The hostage in this case would be Zac Efron, who not only looks as if he doesn’t want to be there but also acts as though nobody told him he was starring in an adaptation of Firestarter. He plays Andy McGee, father to the pyrokinetically gifted 11-year-old Charlie (Ryan Kiera Armstrong). While King’s story largely focuses on Andy and Charlie’s flight from a seemingly endless army of Feds, Keith Thomas’s film spends more time on the McGees’ home life, with Charlie struggling to control her flame-inducing rage and Andy and his wife, Vicky (Sydney Lemmon), disagreeing over how best to help her: Should the girl keep all her anger bottled in, or should she learn how to channel it?
That might have been an interesting setup in a world where the actors were actually given something to do. Here, they seem to have been forbidden from emoting. Perhaps that’s intentional, particularly in Efron’s case, given that Andy is all in favor of Charlie repressing her feelings. But for this actor, the choice is fatal. Efron has never quite had the gift of an inner life beyond that placidly beautiful face of his, and when he holds back his emotions, it comes off as awkward inertia. Blood seeps from Andy’s eyes whenever he uses his powers, but Efron’s performance is so passive, so noncommittal, that if you told me nobody had informed him his character would be bleeding from the eyes, I’d believe you. It all feels like an afterthought.
Save for Armstrong, who glowers well and looks reasonably scary with her hair swirling and flames exploding around her, the rest of the cast doesn’t fare much better. As John Rainbird, a Native American operative tasked with hunting down Charlie, Michael Greyeyes has been given arguably even less to do than Efron. In King’s novel, Rainbird is a scarred, perverted, scheming psycho with a bizarre death wish. Lester’s film cast Scott in the role, which now feels dodgy in all sorts of ways, but at least he got to chew hectares of scenery. It’s understandable that the filmmakers might have wanted to make modifications to such a potentially troubling and dated character, but by simply turning Rainbird into a quiet hunter-mystic, they’ve made him an offensive cliché of a different sort. Gloria Reuben, meanwhile, plays the official ordering the manhunt, and she’s been sent in a completely different direction: She overacts wildly, but her character has so little screen time and does so little of narrative consequence that the effect is jarring.
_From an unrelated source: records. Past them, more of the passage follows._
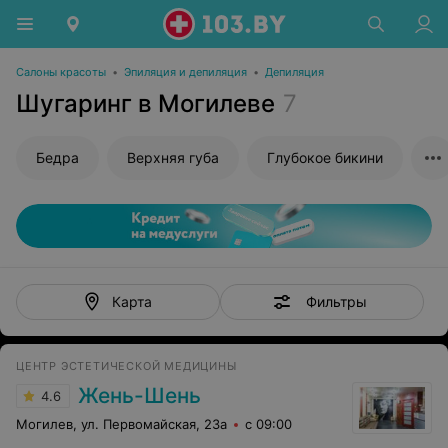
Салоны красоты
•
Эпиляция и депиляция
•
Депиляция
Шугаринг в Могилеве
7
Бедра
Верхняя губа
Глубокое бикини
Фильтры
Карта
ЦЕНТР ЭСТЕТИЧЕСКОЙ МЕДИЦИНЫ
Жень-Шень
4.6
Могилев, ул. Первомайская, 23а
с 09:00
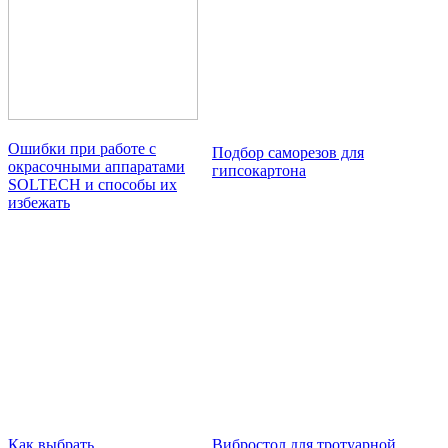
Ошибки при работе с
Подбор саморезов для
окрасочными аппаратами
гипсокартона
SOLTECH и способы их
избежать
Как выбрать
Вибростол для тротуарной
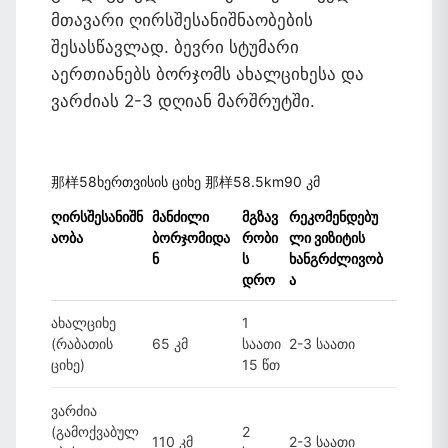
მთავარი ღირსშესანიშნაობების
შესასწავლად. ბევრი სტუმარი
აერთიანებს ბორჯომს ახალციხესა და
ვარძიას 2-3 დღიან მარშრუტში.
那样58ხერთვისის ციხე 那样58.5km90 კმ
ღირსშესანიშნ
მანძილი
მგზავ
რეკომენდებუ
აობა
ბორჯომიდა
რობი
ლი ვიზიტის
ნ
ს
ხანგრძლივობ
დრო
ა
ახალციხე
1
(რაბათის
65 კმ
საათი
2-3 საათი
ციხე)
15 წთ
ვარძია
(გამოქვაბულ
2
110 კმ
2-3 საათი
Perhaps what’s most dispiriting about this Firestarter is how visually impoverished it is. By sidelining (though not doing away entirely with) the chase narrative and focusing instead on Charlie’s life at home and at her curiously empty school, the film has been drained of surprise and possibility. Was it a budget thing? We know Blumhouse likes to keep costs low so as to maximize profit off these smaller releases, which is a solid business model, but not when it completely undercuts the movie. I can’t believe I have to say this, but what makes the idea of Firestarter interesting is the notion that someone can, you know, start fires with their mind. And in order for that idea to work, we have to see them out in the real world among all those ordinary humans who, you know, can’t start fires with their minds. Save for a couple of scenes, there’s so little of that in Firestarter — the clash between these characters’ supernatural powers and the world at large — that to call the film a wasted opportunity doesn’t quite do justice to what an abject failure it is.